Sanja Horvatinčić, PhD

Research Associate
P. +385 1 6112 044
E. shorvat / ipu.hr
B. CRORIS profile

Biography

Sanja Horvatinčić is a Research Associate at the Institute of Art History in Zagreb, and an Honorary Fellow in the Department of Archaeology at Durham University. Her research focuses on the art and heritage of socialist and post-socialist Southeast Europe, bringing art-historical analysis into dialogue with critical heritage studies, memory studies, social anthropology, and contemporary archaeology. Her work spans archival and field research, digital methodologies, and curatorial practice, engaging questions of social justice through dissonant heritage.
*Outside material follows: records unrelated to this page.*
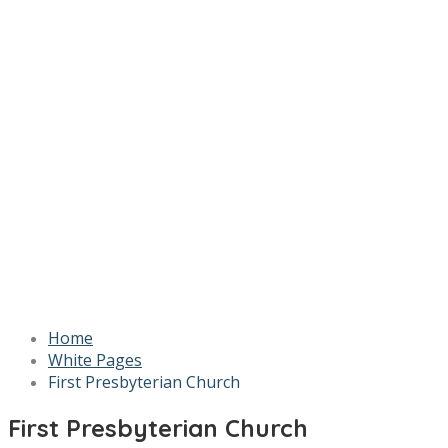
Home
White Pages
First Presbyterian Church
First Presbyterian Church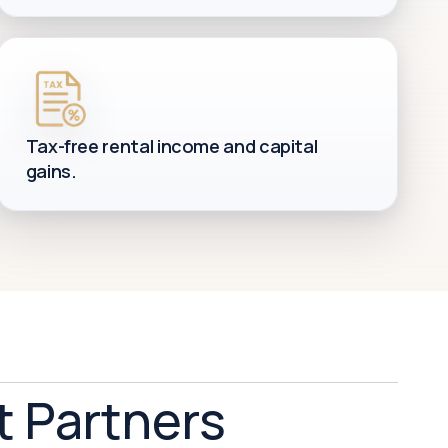
Tax-free rental income and capital
gains.
t Partners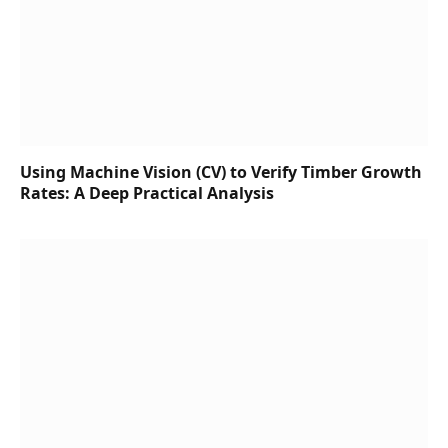
Using Machine Vision (CV) to Verify Timber Growth
Rates: A Deep Practical Analysis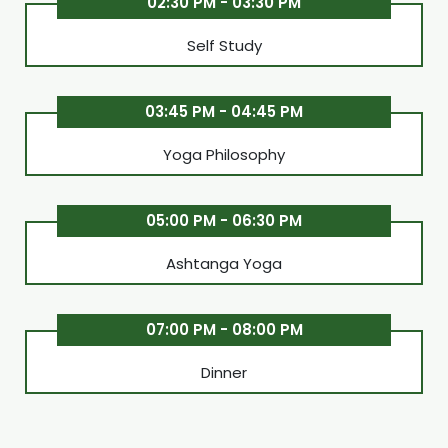
02:30 PM - 03:30 PM
Self Study
03:45 PM - 04:45 PM
Yoga Philosophy
05:00 PM - 06:30 PM
Ashtanga Yoga
07:00 PM - 08:00 PM
Dinner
She is interested in monuments both as state-sponsored projects deeply embedded in art and heritage institutions – and in the broader processes of modernity, capitalism, and nationalism they index – and as tools through which oppressed, dispossessed or marginalised communities materialise their own memories or contest dominant historical narratives. This dialectic becomes especially visible in the context of socialist states, such as Yugoslavia, where her research focuses on monuments and memorials dedicated to the People’s Liberation Struggle and the socialist revolution during the Second World War.
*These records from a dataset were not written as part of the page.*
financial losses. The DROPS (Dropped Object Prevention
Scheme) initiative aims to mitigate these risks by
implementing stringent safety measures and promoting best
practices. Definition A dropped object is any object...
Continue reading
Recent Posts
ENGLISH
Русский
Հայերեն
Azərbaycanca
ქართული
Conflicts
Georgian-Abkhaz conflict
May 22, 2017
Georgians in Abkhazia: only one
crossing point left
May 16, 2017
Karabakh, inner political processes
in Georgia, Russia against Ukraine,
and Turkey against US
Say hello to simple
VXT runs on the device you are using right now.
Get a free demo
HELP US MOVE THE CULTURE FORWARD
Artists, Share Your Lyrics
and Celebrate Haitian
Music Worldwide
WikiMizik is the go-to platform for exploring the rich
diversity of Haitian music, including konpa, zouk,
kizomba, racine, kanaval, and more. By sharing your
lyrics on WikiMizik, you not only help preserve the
In her doctoral project (University of Zadar, 2017) Dr Horvatinčić built the first comprehensive georeferenced database of monuments, establishing a typological model for socialist-era memorials in Croatia and arguing that their formal heterogeneity reflects the specific dynamics of Yugoslav self-managed socialism. This foundational research has had various outputs, including journal articles, book chapters, and the landmark volume Shaping Revolutionary Memory: The Production of Monuments in Socialist Yugoslavia (Archive Books & Igor Zabel Association, 2023), co-edited with Beti Žerovc. This research programme also led to several curatorial interventions, including a contribution to the MoMA exhibition and award-winning catalogue Toward a Concrete Utopia: Architecture in Yugoslavia, 1948–1980.
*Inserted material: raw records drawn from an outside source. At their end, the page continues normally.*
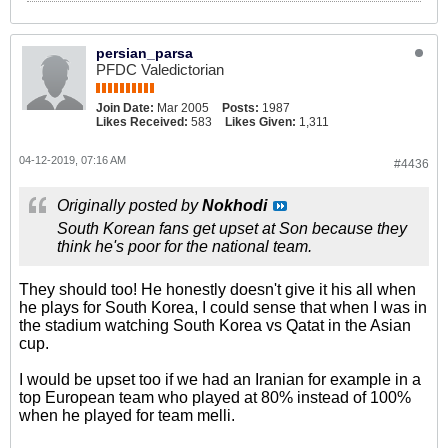
persian_parsa
PFDC Valedictorian
Join Date:
Mar 2005
Posts:
1987
Likes Received:
583
Likes Given:
1,311
04-12-2019, 07:16 AM
#4436
Originally posted by
Nokhodi
South Korean fans get upset at Son because they
think he's poor for the national team.
They should too! He honestly doesn't give it his all when
he plays for South Korea, I could sense that when I was in
the stadium watching South Korea vs Qatat in the Asian
cup.
I would be upset too if we had an Iranian for example in a
top European team who played at 80% instead of 100%
when he played for team melli.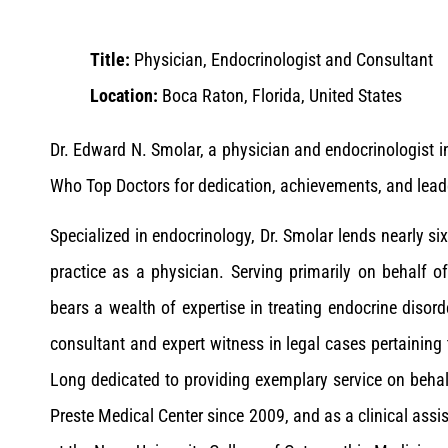
Title:
Physician, Endocrinologist and Consultant
Location:
Boca Raton, Florida, United States
Dr. Edward N. Smolar, a physician and endocrinologist i
Who Top Doctors for dedication, achievements, and leader
Specialized in endocrinology, Dr. Smolar lends nearly six
practice as a physician. Serving primarily on behalf of
bears a wealth of expertise in treating endocrine diso
consultant and expert witness in legal cases pertaining 
Long dedicated to providing exemplary service on behal
Preste Medical Center since 2009, and as a clinical ass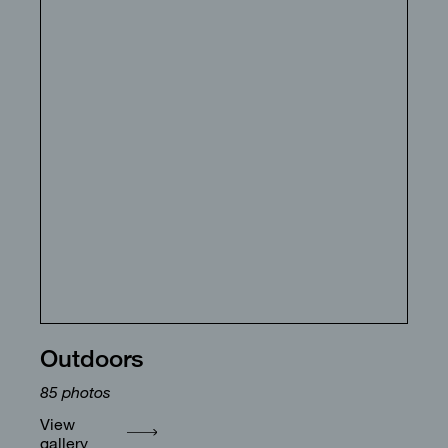
Outdoors
85
photos
View
gallery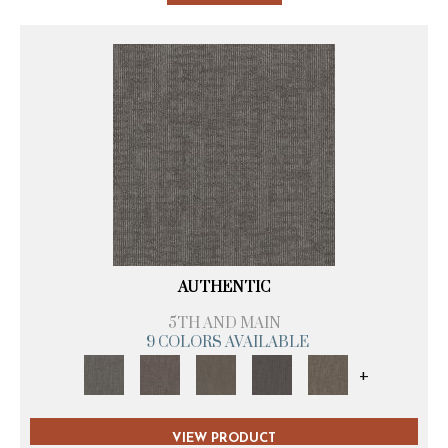
AUTHENTIC
5TH AND MAIN
9 COLORS AVAILABLE
+
VIEW PRODUCT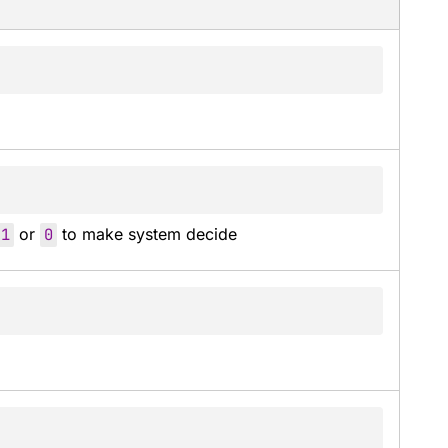
-
1
 or 
0
 to make system decide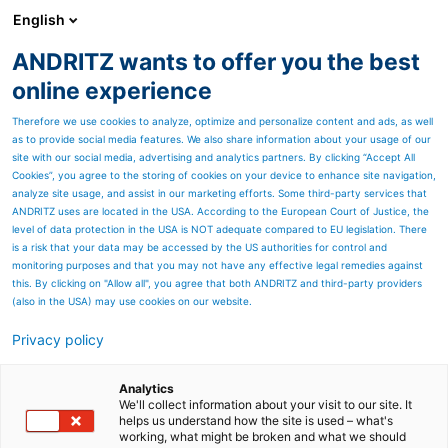
English
ANDRITZ wants to offer you the best
Newsroom
online experience
Therefore we use cookies to analyze, optimize and personalize content and ads, as well
as to provide social media features. We also share information about your usage of our
site with our social media, advertising and analytics partners. By clicking “Accept All
Cookies”, you agree to the storing of cookies on your device to enhance site navigation,
analyze site usage, and assist in our marketing efforts. Some third-party services that
ANDRITZ uses are located in the USA. According to the European Court of Justice, the
level of data protection in the USA is NOT adequate compared to EU legislation. There
is a risk that your data may be accessed by the US authorities for control and
monitoring purposes and that you may not have any effective legal remedies against
this. By clicking on "Allow all", you agree that both ANDRITZ and third-party providers
(also in the USA) may use cookies on our website.
Privacy policy
Page resources
Autonomous power boiler
Analytics
We'll collect information about your visit to our site. It
helps us understand how the site is used – what's
solution - Metris BOA
working, what might be broken and what we should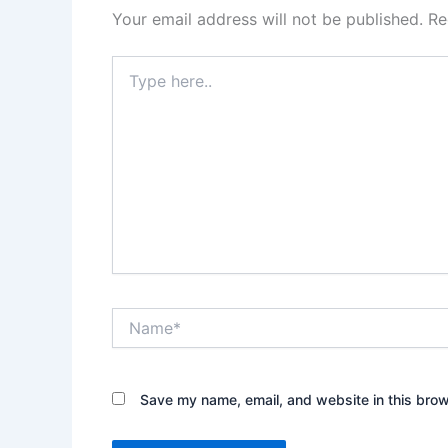
Your email address will not be published.
Re
Type
here..
Name*
Save my name, email, and website in this brow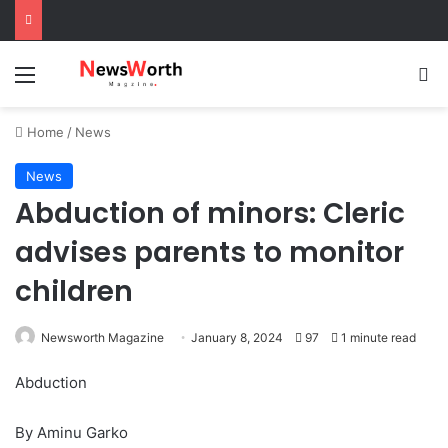
Menu
Se
Home
/
News
News
Abduction of minors: Cleric
advises parents to monitor
children
Newsworth Magazine
January 8, 2024
97
1 minute read
Abduction
By Aminu Garko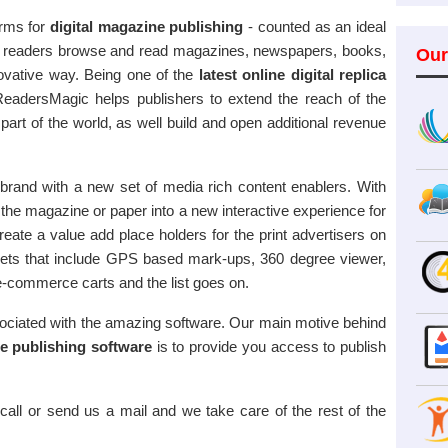
orms for
digital magazine publishing
- counted as an ideal
help readers browse and read magazines, newspapers, books,
Our
novative way. Being one of the
latest online digital replica
eadersMagic helps publishers to extend the reach of the
 part of the world, as well build and open additional revenue
rand with a new set of media rich content enablers. With
 the magazine or paper into a new interactive experience for
eate a value add place holders for the print advertisers on
idgets that include GPS based mark-ups, 360 degree viewer,
 e-commerce carts and the list goes on.
ciated with the amazing software. Our main motive behind
ne publishing software
is to provide you access to publish
call or send us a mail and we take care of the rest of the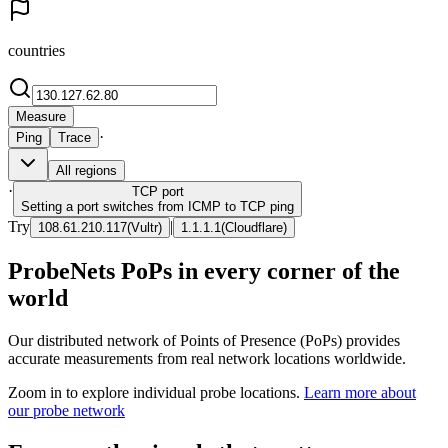
countries
Measure
·
Ping
Trace
All regions
·
TCP
port
Setting a port switches from ICMP to TCP ping
Try
|
108.61.210.117
(
Vultr
)
1.1.1.1
(
Cloudflare
)
ProbeNets PoPs in every corner of the
world
Our distributed network of Points of Presence (PoPs) provides
accurate measurements from real network locations worldwide.
Zoom in to explore individual probe locations.
Learn more about
our probe network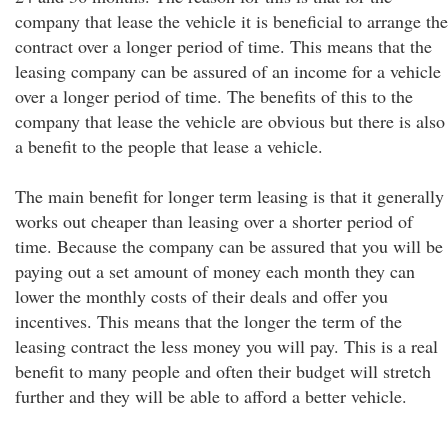
company that lease the vehicle it is beneficial to arrange the
contract over a longer period of time. This means that the
leasing company can be assured of an income for a vehicle
over a longer period of time. The benefits of this to the
company that lease the vehicle are obvious but there is also
a benefit to the people that lease a vehicle.
The main benefit for longer term leasing is that it generally
works out cheaper than leasing over a shorter period of
time. Because the company can be assured that you will be
paying out a set amount of money each month they can
lower the monthly costs of their deals and offer you
incentives. This means that the longer the term of the
leasing contract the less money you will pay. This is a real
benefit to many people and often their budget will stretch
further and they will be able to afford a better vehicle.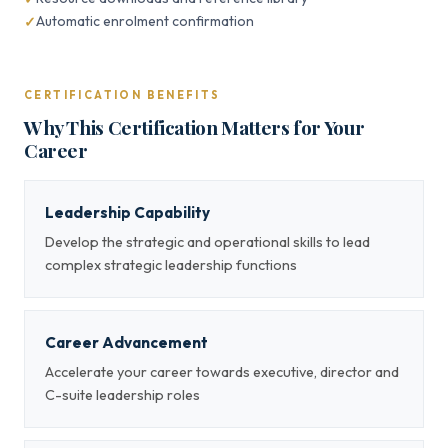
Automatic enrolment confirmation
CERTIFICATION BENEFITS
Why This Certification Matters for Your
Career
Leadership Capability
Develop the strategic and operational skills to lead
complex strategic leadership functions
Career Advancement
Accelerate your career towards executive, director and
C-suite leadership roles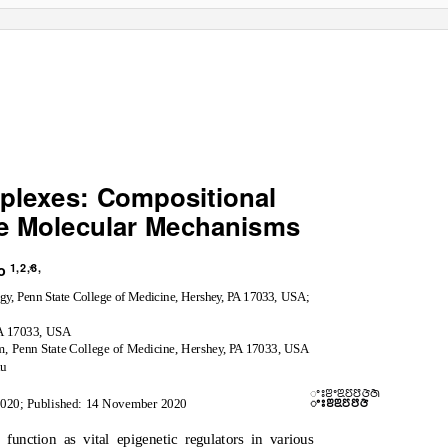
lexes: Compositional
se Molecular Mechanisms
1,2,3,
ao
*
og
y
,
P
enn State College of Medicine, Hershe
y
, PA
1
7033, USA;
PA
1
7033, USA
, Penn State College of Medicine, Hershe
y
, PA
1
7033, USA
du
ꢀꢁꢂꢀꢃꢄꢅꢆꢇ
ꢀꢁꢂꢃꢄꢅꢆ
2020; Published: 14 November 2020
unction as vital epigenetic regulators in various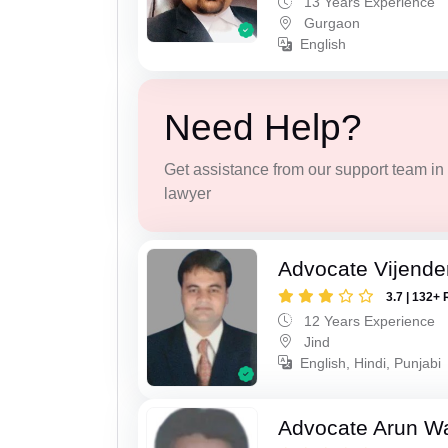
13 Years Experience
Gurgaon
English
Need Help?
Get assistance from our support team in f
lawyer
Advocate Vijende
3.7 | 132+ 
12 Years Experience
Jind
English, Hindi, Punjabi
Advocate Arun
Her second major research programme deals with the memory of resistance, how it has been materialised in landscapes and cultural practices, and mobilised by historically marginalised communities to challenge hegemonic and revisionist narratives across the former Yugoslavia. Key projects in this strand include the community-based, interdisciplinary project Heritage from Below | Drežnica: Traces and Memories 1941–1945 (2019–2025), which brought together archaeological, ethnographic, counter-cartographic, and ecohistorical methods to investigate partisan sites and local memory practices in rural Croatia, and Tracing Oblivion: The Ustaše Concentration Camps on the Island of Pag, Croatia (2022–2023), which examined political and physical erasure of a Second World War concentration camp on the Adriatic coast. This research has been conducted with affected communitis and minority associations, primarily the Serbian National Council, and has been accompanied by Horvatinčić’s sustained public engagement, through curating exhibitions, designing programmes around critical heritage, public debates on memory politics, and media work.

Her broader interest in materiality, tracemaking, and the ‘right to memory’ has been developed through her leadership within the TRACTS COST Action (2021–2025), and her current involvement in HISTOFOR (University of Barcelona, 2025–2027), which critically reexamines the forensic turn. Her collaboration with Dr Marijana Hameršak, the leader of the ERIM project on irregularised migrations along the Balkan route, will result in the volume Border Deaths and Tracemaking: Between Commemorating and Countering (De Gruyter, 2026).

A third strand of her research addresses legacies of anticolonial entanglements and the cultural networks of the Non-Aligned Movement, grounded in fieldwork and archival research in Guinea-Bissau examining Yugoslav architectural and monument-making expertise through a decolonial lens. Her commitment to bridging decolonial theory and practice is reflected in collaborations with minority groups, civil society, and critical curatorial collectives, including the co-edited issue of GSG Magazine, Othering (in)(of) the Periphery / Drugost (na) periferiji(e), which gathered researchers, activists, and artists to critically engage with colonial heritage, race, and the politics of cultural production on the semi-periphery of Europe.

She develops and applies critical digital network and spatial methodologies for art history, currently as PI of the EU-funded DIGitART project (2023–2027), as part of which she organizes Digital Art HistoryMethods, Practices, Epistemologies conference series. She has taught Digital Art History at the postgraduate level at the University of Zadar. She also served as a Teaching Assistant in the Research Seminar Gender Politics and the Art of European Socialist States (Getty Foundation, 2019–2020), and has held guest lectures at universities in Austria, Germany, Slovenia, Spain, UK, and USA.